8) “Que ao menos fique a lição de que nenhuma nova invenção democrática neste país será possível sem um processo amplo, geral e irrestrito de combate à corrupção, no qual o último mensaleiro petista será, enfim, enforcado nas tripas do último mensaleiro tucano”.
Nenhuma nova invenção democrática será possível sem que o STF julgue e condene em definitivo os acusados? Não houve nenhuma nova invenção democrática nos governos Lula e Dilma? Nenhuma? E por que usar a palavra “mensaleiro”? Será que essa palavra não surgiu exatamente para estigmatizar o partido e o governo que, com todas as limitações e contradições, levaram a cabo exatamente esforços de invensão democrática?
Por fim, se o objetivo é promover uma nova invensão democrática e o combate à corrupção, o caminho é o da estigmatização (“mensaleiro petista”), tal como fazem certos articulistas da imprensa brasileira, conhecidos exatamente pelo grau da vulgaridade e reacionarismo de seus comentários?
Sem dúvida o PT e membros do governo cometeram e têm cometido erros, muitos erros, e erros muito graves. Mas os erros são políticos e devem ser julgados politicamente: pelo povo, nas ruas e nas urnas; pelos filiados do PT, nas instâncias do partido; pela esquerda e pelos intelectuais, através dos meios de que dispõem. Ao STF, não cabe julgar erros, mas crimes, devidamente tipificados e comprovados sob rígido processo, na base do amplo direito de defesa.
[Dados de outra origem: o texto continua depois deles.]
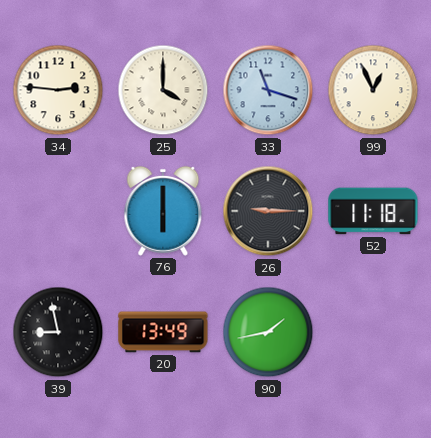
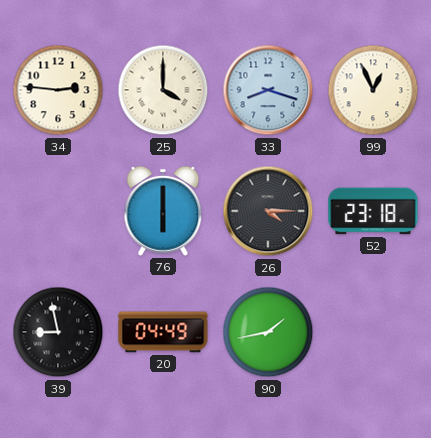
33: 11:18 -> 8:18
26: 9:15 -> 4:15
52: 11:18 -> 23:18
20: 13:49 -> 04:49
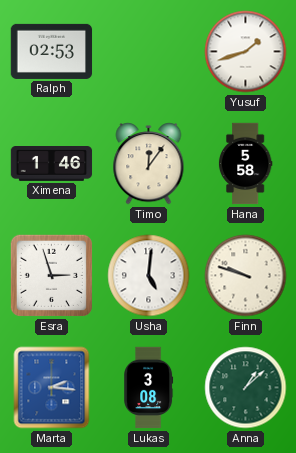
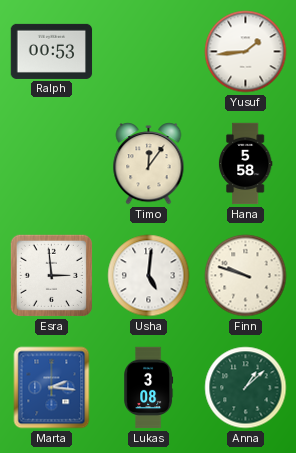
Ralph: 02:53 -> 00:53
Yusuf: 1:42 -> 1:44
Ximena: 1:46 -> none
Esra: 2:57 -> 2:59
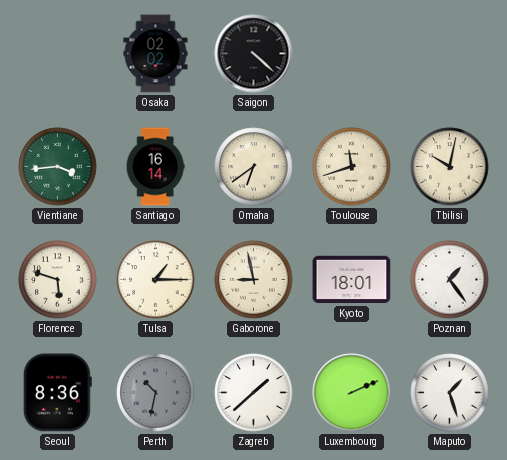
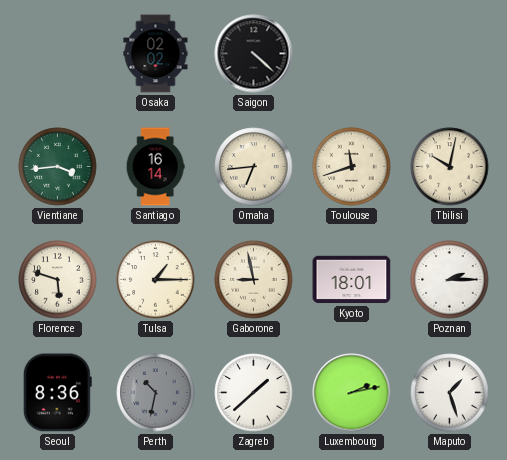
Omaha: 6:39 -> 6:44
Poznan: 1:24 -> 2:15
Luxembourg: 2:11 -> 2:13
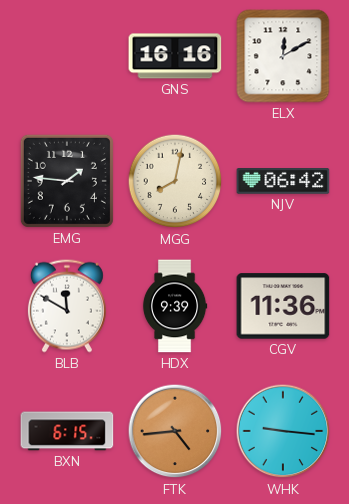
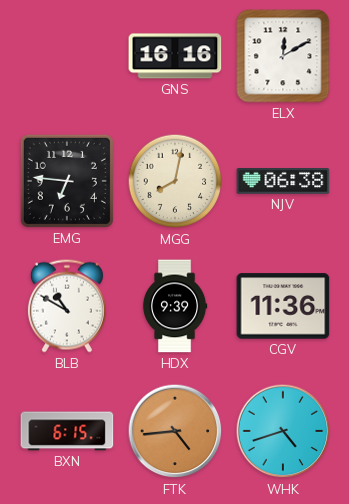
EMG: 1:46 -> 6:46
NJV: 06:42 -> 06:38
BLB: 11:50 -> 10:50
WHK: 9:16 -> 4:42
Ora, ao constatar que o STF está na verdade “julgando erros”, não estaria Safatle como que confessando tratar-se não de um julgamento técnico, mas exatamente de um evento midiático? Vou além: se um intelectual de esquerda vê o STF “julgando erros” e aplaude, quando na verdade é a própria esquerda que deveria julgar os erros do PT e do governo, não estaria a esquerda terceirizando para o judiciário uma tarefa que ela, esquerda, deveria fazer? Ao aplaudir o STF “julgando erros” do PT e do governo, não estaria a esquerda como que assinando um atestado de incompetência? O emprego, por Safatle, da expressão “julgando erros” soa como um ato falho.
Caberia ainda indagar: ao tomar parte no debate dessa maneira – negando aos acusados um direito fundamental, a saber, o duplo grau de jurisdição, negando aos acusados a presunção da inocência, ignorando o fato de a acusação e o julgamento terem sido montados com base numa esdrúxula interpretação da “Teoria do Domínio do Fato” e de que não há provas contra os acusados, valendo-se de estigmas (“mensaleiro”) e de frases de efeito que mais servem para massagear o ego de personalidades autoritárias do que em promover a justiça (“/…/ no qual o último mensaleiro petista será, enfim, enforcado nas tripas do último mensaleiro tucano”) -, enfim, ao construir seu argumento dessa maneira, não estaria ele, Safatle, dando uma pequena contribuição para a transformação de um julgamento, que deveria ser técnico, em um evento midiático? – o exato oposto do que ele, Safatle, supostamente almeja.
Ou, de outro modo, se a preocupação de Safatle é a promoção de uma “esquerda renovada”, cabe indagar: o escândalo do mensalão, do qual o julgamento faz parte, com seus casuísmos e estigmas, tende a fortalecer uma esquerda renovada ou, na verdade, uma direita renovada?